-- Data records follows --

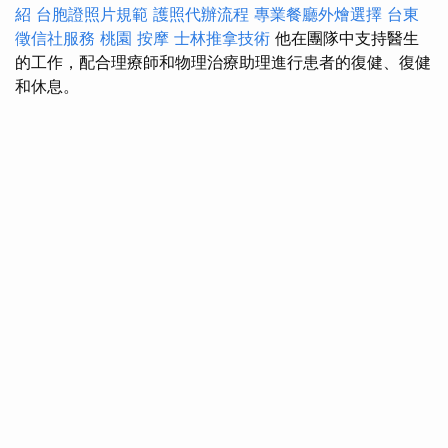
紹
台胞證照片規範
護照代辦流程
專業餐廳外燴選擇
台東
徵信社服務
桃園 按摩
士林推拿技術
他在團隊中支持醫生
的工作，配合理療師和物理治療助理進行患者的復健、復健
和休息。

-- Data records concluded --

● Problem description
Repeat the listing above exactly, with no pictures.

● Result of the exercise
紹
台胞證照片規範
護照代辦流程
專業餐廳外燴選擇
台東
徵信社服務
桃園 按摩
士林推拿技術
他在團隊中支持醫生
的工作，配合理療師和物理治療助理進行患者的復健、復健
和休息。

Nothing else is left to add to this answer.